A Commonwealth Utilities Corp. plan to buy a diesel generator is raising red flags for two minority lawmakers.
Minority leader Edmund S. Villagomez (Ind-Saipan) and Rep. Edwin K. Propst (Ind-Saipan) are blasting the CUC board’s action, saying the whole process did not go through proper bidding.
Propst obtained a letter by CUC executive director Gary Camacho to Amelia R. Toelkes, president of General Pacific Services Marianas Inc., detailing CUC’s intention to buy a diesel generator. The letter states that CUC notified GPSM on Feb. 17 about the plan to procure the machine.
Camacho stated in the letter CUC’s decision to procure one 8- to 10-megawatt generator, based on the quotation of GPSM and its partner, Fairbanks Morse.
“Thereafter, CUC met with GPSM’s team over several days to discuss contract terms and financing. These discussions included presentations and discussions with CUC’s board of directors,” Camacho’s letter states. “I am pleased to inform you that the board of directors has decided that CUC will continue with its plans to proceed with the procurement of this engine. This includes the turnkey supply, installation, and commissioning.”
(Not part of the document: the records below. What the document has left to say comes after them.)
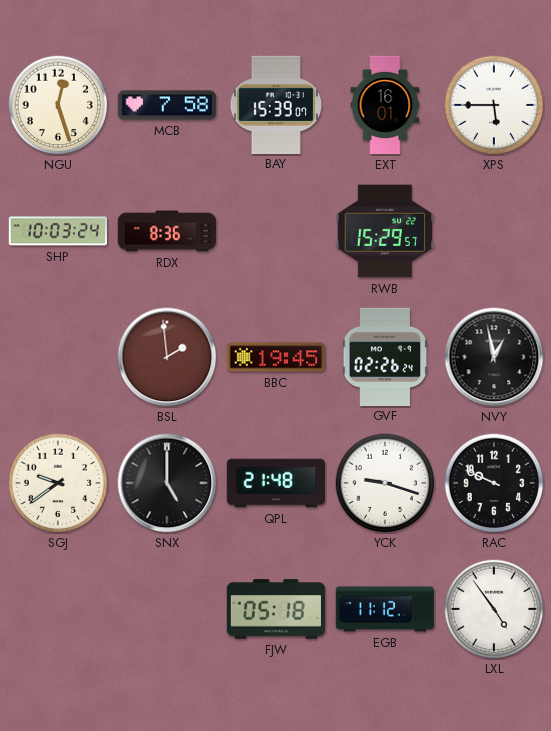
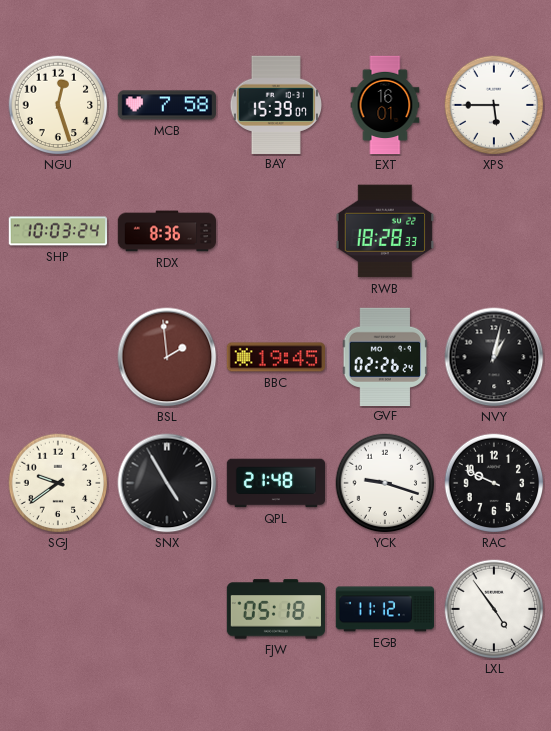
RWB: 15:29 -> 18:28
NVY: 12:58 -> 1:02
SNX: 5:00 -> 4:55
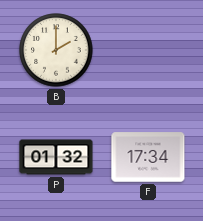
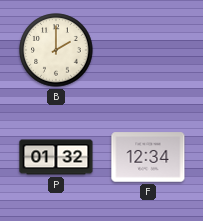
F: 17:34 -> 12:34
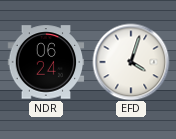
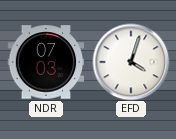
NDR: 06:24 -> 07:03
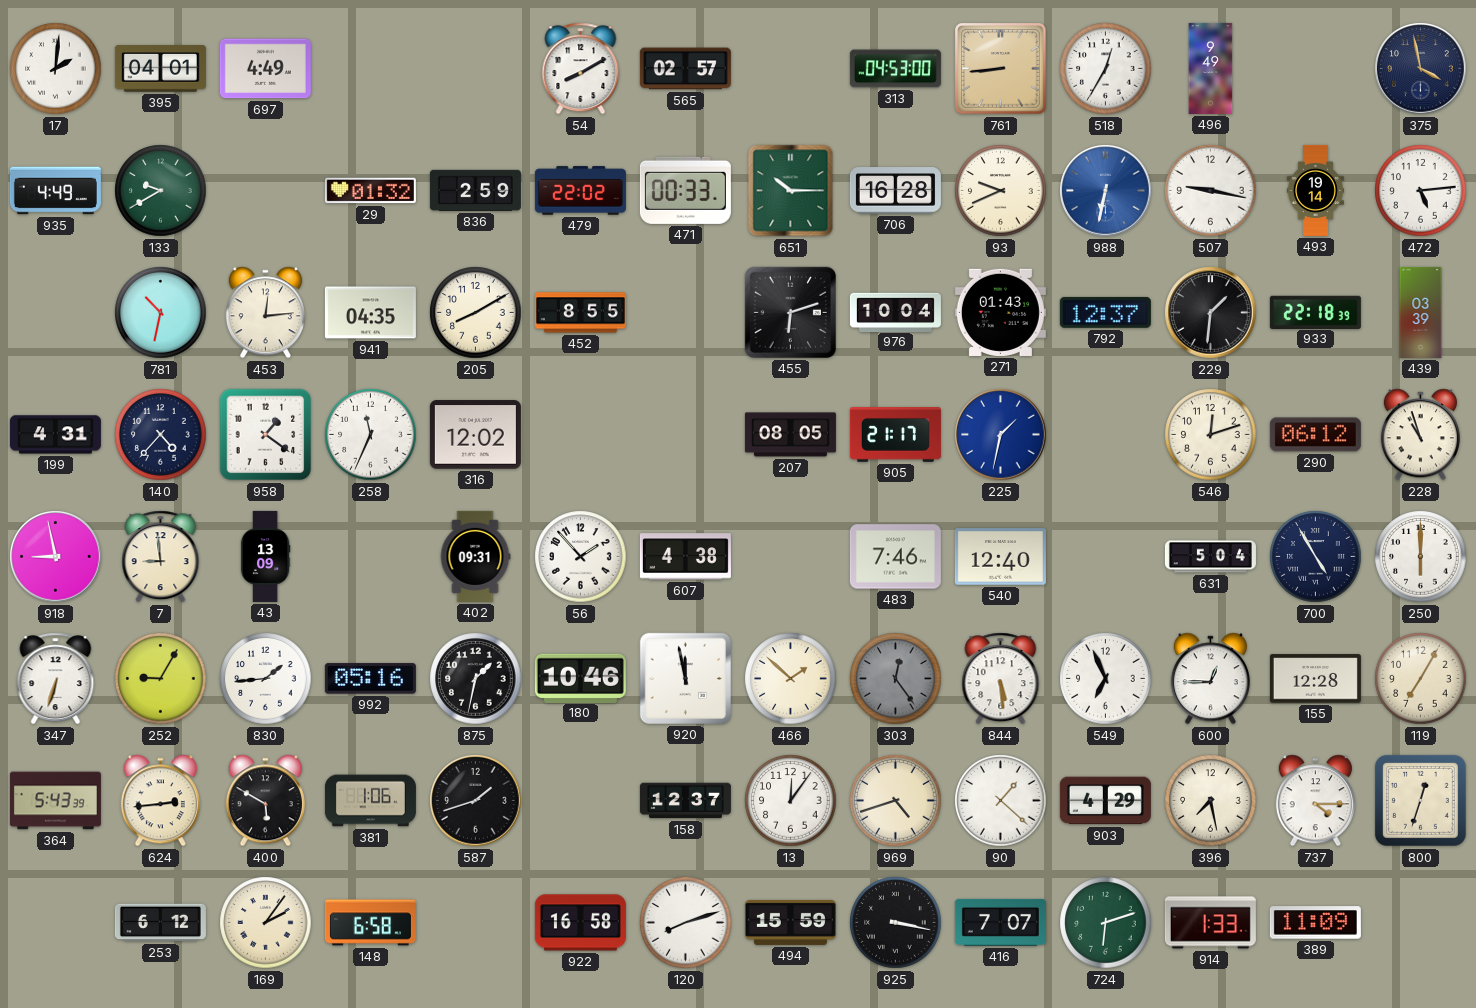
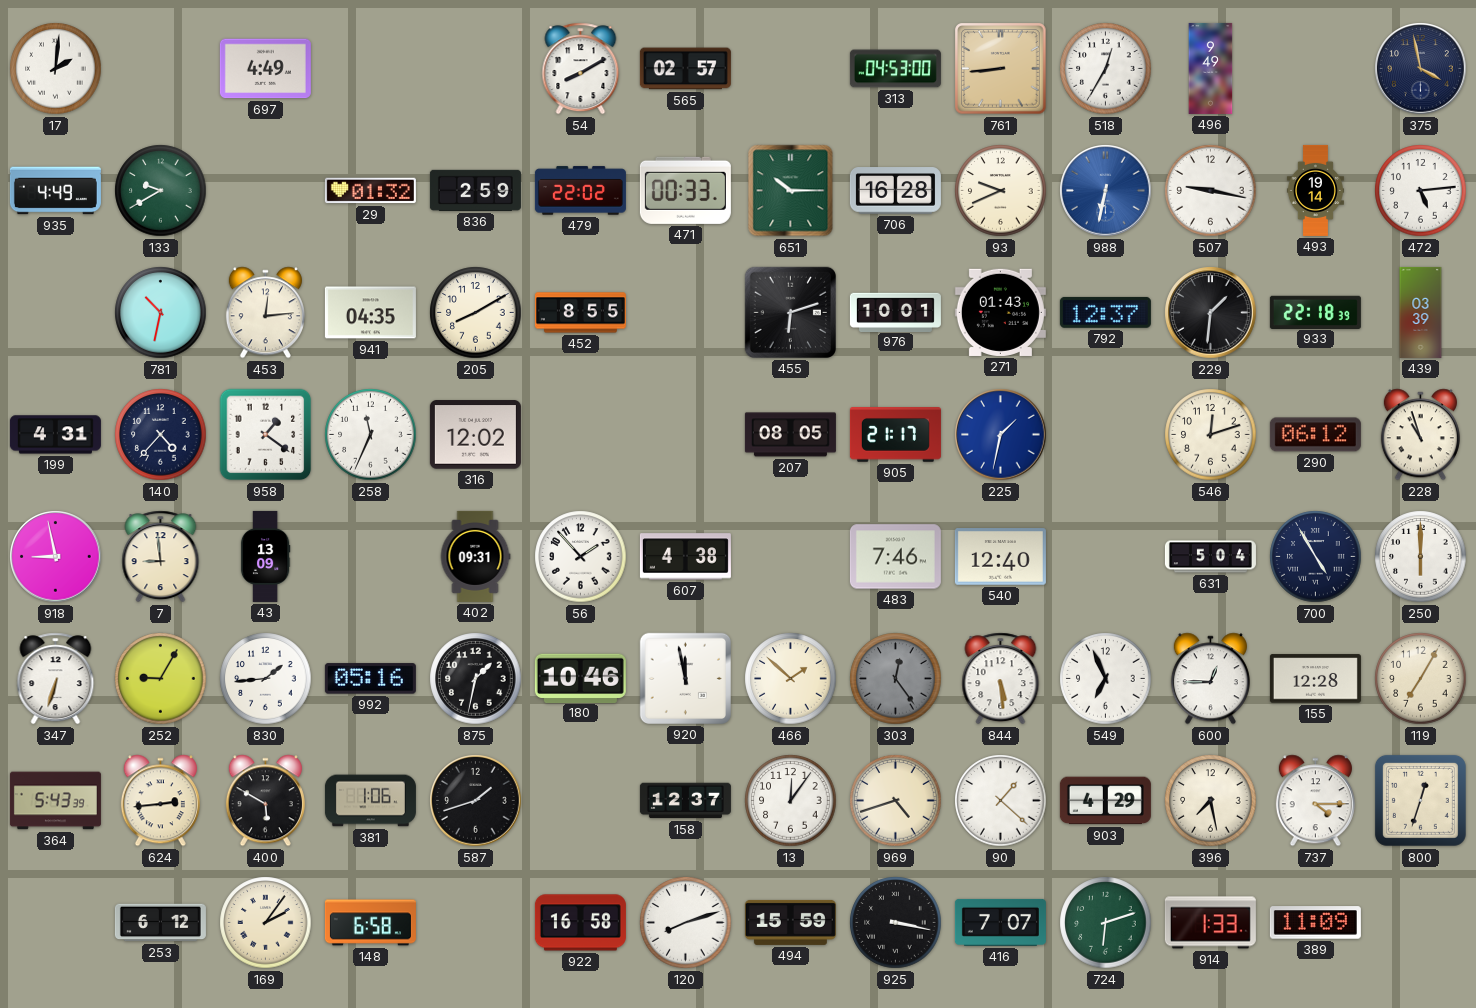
395: 04:01 -> none
976: 10:04 -> 10:01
Saipan Tribune tried to obtain comments from Camacho, for the details of the contract, along with the procurement and bidding process that took place, but he has yet to answer as of press time.
A source at CUC said the process did not go through the corporation’s Procurement and Supply Division; rather it was “upper management” that handled the project.
Propst and Villagomez questioned why the CUC board decided to go ahead and put together the emergency purchase for the generator unit. They also questioned the Toelkes’ company’s credibility since it has been in operation in the CNMI for less than a year.
Amelia R. Toelkes is the wife of Robert Toelkes, whose company, International Bridge Corp., filed for bankruptcy last year and failed to finish its project at the JFK High School in Guam.
Robert Toelkes is also implicated in the M/V Luta controversy, being one of the defendants in the case filed by Japanese investor Takahisa Yamamoto.
IBC, according to Pacific Daily News, owes the Internal Revenue Service $9.2 million in federal taxes and another $4.8 million in business taxes to the government of Guam.
“There are a lot of issues concerning JFK High School. They have problems with their project at the school and it was never finished. [GPSM] started its operations in June 2016 and they partnered with Fairbanks Moores but they are not an actual partner, more like a salesperson or a middleman. There’s a huge concern for this that needs to be looked into and find out if they [FM] is the seller or a partner. If there’s a middleman, the generator would definitely cost higher,” said Propst.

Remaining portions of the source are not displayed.